Question

Eight raindrops each of radius R fall through air  terminal velocity 6 cm / s square .what is the terminal velocity of the bigger drop formed by coalescing these drops together ???????????????

Accepted Answer

Answer on Question# 36960 – Physics - Mechanics

Eight raindrops each of radius R fall through air terminal velocity 6 cm / s. what is the terminal velocity of the bigger drop formed by coalescing these drops together?

Solution

Let $r$ be the radius of the bigger drop formed. The volume of the big drop is equal to the total volume of the 8 small drops, that is,

\frac{4}{3} \pi r^3 = 8 \cdot \frac{4}{3} \pi R^3 \rightarrow r = 2R.

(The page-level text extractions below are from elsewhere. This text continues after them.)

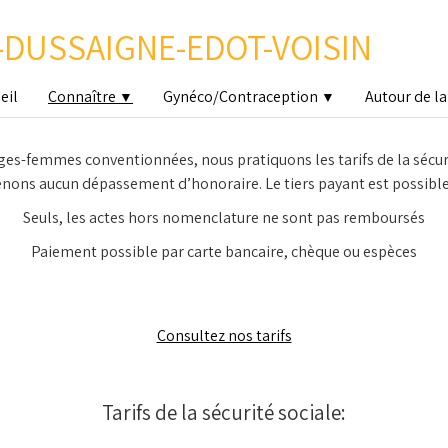
DUSSAIGNE-EDOT-VOISIN
eil
Connaître
Gynéco/Contraception
Autour de l
▼
▼
s-femmes conventionnées, nous pratiquons les tarifs de la sécuri
nons aucun dépassement d’honoraire. Le tiers payant est possible
Seuls, les actes hors nomenclature ne sont pas remboursés
Paiement possible par carte bancaire, chèque ou espèces
Consultez nos tarifs
Tarifs de la sécurité sociale:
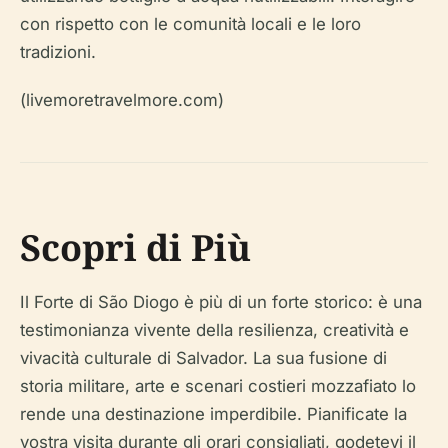
con rispetto con le comunità locali e le loro
tradizioni.
(livemoretravelmore.com)
Scopri di Più
Il Forte di São Diogo è più di un forte storico: è una
testimonianza vivente della resilienza, creatività e
vivacità culturale di Salvador. La sua fusione di
storia militare, arte e scenari costieri mozzafiato lo
rende una destinazione imperdibile. Pianificate la
vostra visita durante gli orari consigliati, godetevi il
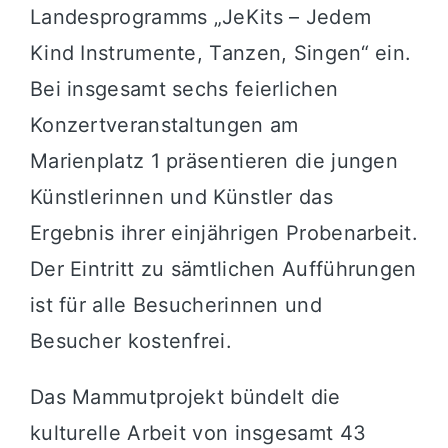
Landesprogramms „JeKits – Jedem
Kind Instrumente, Tanzen, Singen“ ein.
Bei insgesamt sechs feierlichen
Konzertveranstaltungen am
Marienplatz 1 präsentieren die jungen
Künstlerinnen und Künstler das
Ergebnis ihrer einjährigen Probenarbeit.
Der Eintritt zu sämtlichen Aufführungen
ist für alle Besucherinnen und
Besucher kostenfrei.
Das Mammutprojekt bündelt die
kulturelle Arbeit von insgesamt 43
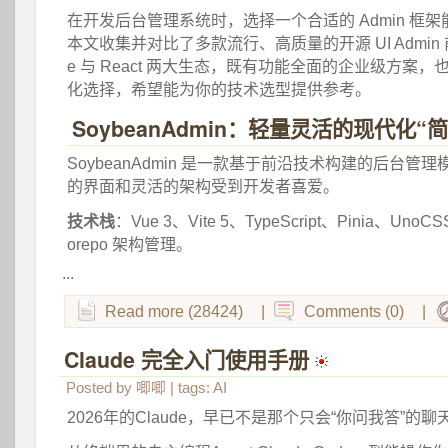
 在开发后台管理系统时，选择一个合适的 Admin 框
本文收集并对比了多款流行、高质量的开源 UI Admin 
e 与 React 两大生态，既有功能全面的企业级方案
化选择，希望能为你的技术选型提供参考。 
SoybeanAdmin：轻量灵活的现代化“
 SoybeanAdmin 是一款基于前沿技术构建的后台
的界面和灵活的架构受到开发者喜爱。 
技术栈
：Vue 3、Vite 5、TypeScript、Pinia、UnoC
orepo 架构管理。 
...
Read more (28424)
|
Comments (0)
|
Claude 完全入门使用手册
 
Posted by
唧唧
| tags:
AI
2026年的Claude，早已不是那个只会“你问我答”的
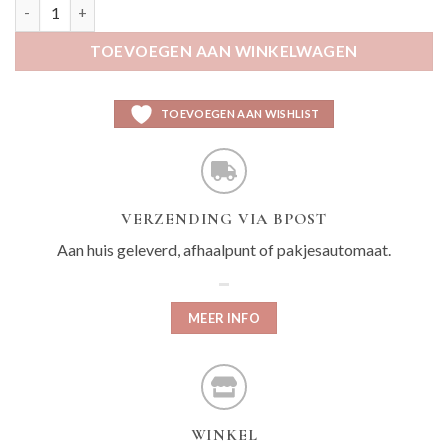
Xenna koningsblauw aantal
TOEVOEGEN AAN WINKELWAGEN
TOEVOEGEN AAN WISHLIST
VERZENDING VIA BPOST
Aan huis geleverd, afhaalpunt of pakjesautomaat.
MEER INFO
WINKEL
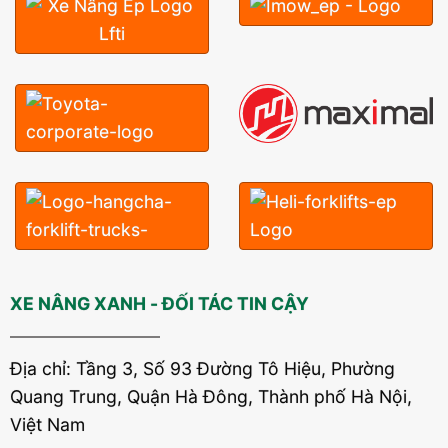
XE NÂNG XANH - ĐỐI TÁC TIN CẬY
Địa chỉ: Tầng 3, Số 93 Đường Tô Hiệu, Phường
Quang Trung, Quận Hà Đông, Thành phố Hà Nội,
Việt Nam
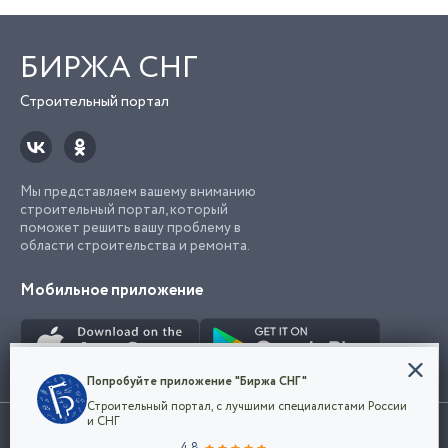
БИРЖА СНГ
Строительный портал
Мы представляем вашему вниманию
строительный портал, который
поможет решить вашу проблему в
области строительства и ремонта.
Мобильное приложение
Конфиденциальность
Попробуйте приложение "Биржа СНГ"
Мы используем файлы cookie, чтобы сделать
Строительный портал, с лучшими специалистами России
наш сайт удобным для каждого
Использование сайта, в том числе подача объявлений, означает
и СНГ
пользователя. Оставаясь на сайте,
ОК
согласие с
пользовательским соглашением
. Все логотипы и торговые
4.8
вы соглашаетесь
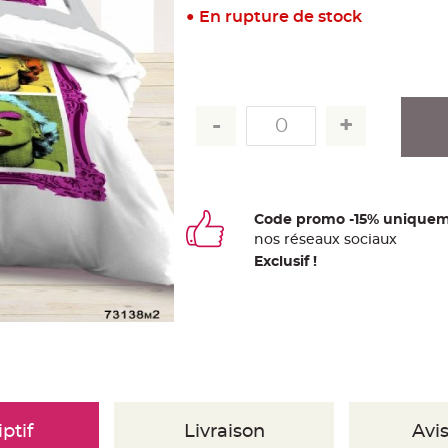
En rupture de stock
Code promo -15% uniquem
nos
ré
seaux
sociaux
Exclusif !
ptif
Livraison
Avis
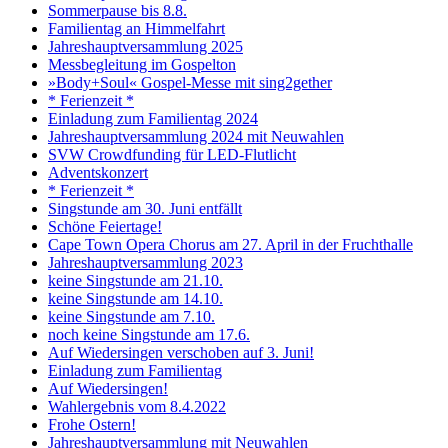
Sommerpause bis 8.8.
Familientag an Himmelfahrt
Jahreshauptversammlung 2025
Messbegleitung im Gospelton
»Body+Soul« Gospel-Messe mit sing2gether
* Ferienzeit *
Einladung zum Familientag 2024
Jahreshauptversammlung 2024 mit Neuwahlen
SVW Crowdfunding für LED-Flutlicht
Adventskonzert
* Ferienzeit *
Singstunde am 30. Juni entfällt
Schöne Feiertage!
Cape Town Opera Chorus am 27. April in der Fruchthalle
Jahreshauptversammlung 2023
keine Singstunde am 21.10.
keine Singstunde am 14.10.
keine Singstunde am 7.10.
noch keine Singstunde am 17.6.
Auf Wiedersingen verschoben auf 3. Juni!
Einladung zum Familientag
Auf Wiedersingen!
Wahlergebnis vom 8.4.2022
Frohe Ostern!
Jahreshauptversammlung mit Neuwahlen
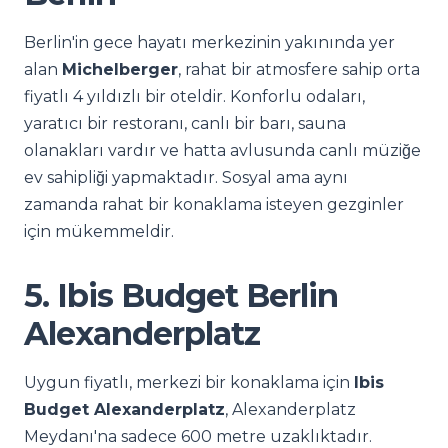
Berlin'in gece hayatı merkezinin yakınında yer
alan
Michelberger
, rahat bir atmosfere sahip orta
fiyatlı 4 yıldızlı bir oteldir. Konforlu odaları,
yaratıcı bir restoranı, canlı bir barı, sauna
olanakları vardır ve hatta avlusunda canlı müziğe
ev sahipliği yapmaktadır. Sosyal ama aynı
zamanda rahat bir konaklama isteyen gezginler
için mükemmeldir.
5. Ibis Budget Berlin
Alexanderplatz
Uygun fiyatlı, merkezi bir konaklama için
Ibis
Budget Alexanderplatz
, Alexanderplatz
Meydanı'na sadece 600 metre uzaklıktadır.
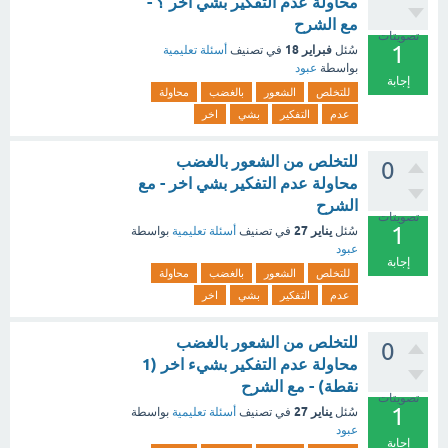
محاولة عدم التفكير بشي اخر ؟ -
مع الشرح
تصويتات
1
فبراير 18
سُئل
في تصنيف
أسئلة تعليمية
بواسطة
عبود
إجابة
للتخلص
الشعور
بالغضب
محاولة
عدم
التفكير
بشي
اخر
للتخلص من الشعور بالغضب
0
محاولة عدم التفكير بشي اخر - مع
الشرح
تصويتات
1
يناير 27
سُئل
في تصنيف
أسئلة تعليمية
بواسطة
عبود
إجابة
للتخلص
الشعور
بالغضب
محاولة
عدم
التفكير
بشي
اخر
للتخلص من الشعور بالغضب
0
محاولة عدم التفكير بشيء اخر (1
نقطة) - مع الشرح
تصويتات
1
يناير 27
سُئل
في تصنيف
أسئلة تعليمية
بواسطة
عبود
إجابة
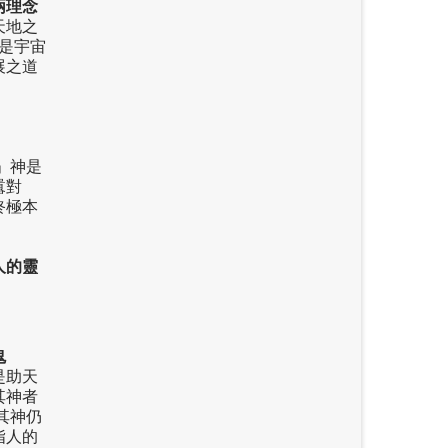
兩理念
天地之
是宇宙
展之道
」神是
囂對
終極本
人的靈
鬼
是助天
其神者
其神仍
指人的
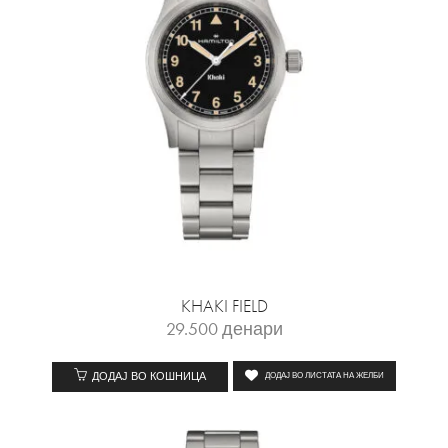
KHAKI FIELD
29.500
денари
ДОДАЈ ВО КОШНИЦА
ДОДАЈ ВО ЛИСТАТА НА ЖЕЛБИ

By the Stoke’s law, the terminal velocity of the drop of radius $R$ is

v_R = \frac{2R^2 (\rho - \rho_0) g}{9 \eta}.

The terminal velocity of the drop of radius $r = 2R$ is

v_r = \frac{2(2R)^2 (\rho - \rho_0) g}{9 \eta} = 4 \cdot \frac{2R^2 (\rho - \rho_0) g}{9 \eta} = 4 * v_R = 4 * 6 \frac{\mathrm{cm}}{\mathrm{s}} = 24 \frac{\mathrm{cm}}{\mathrm{s}}.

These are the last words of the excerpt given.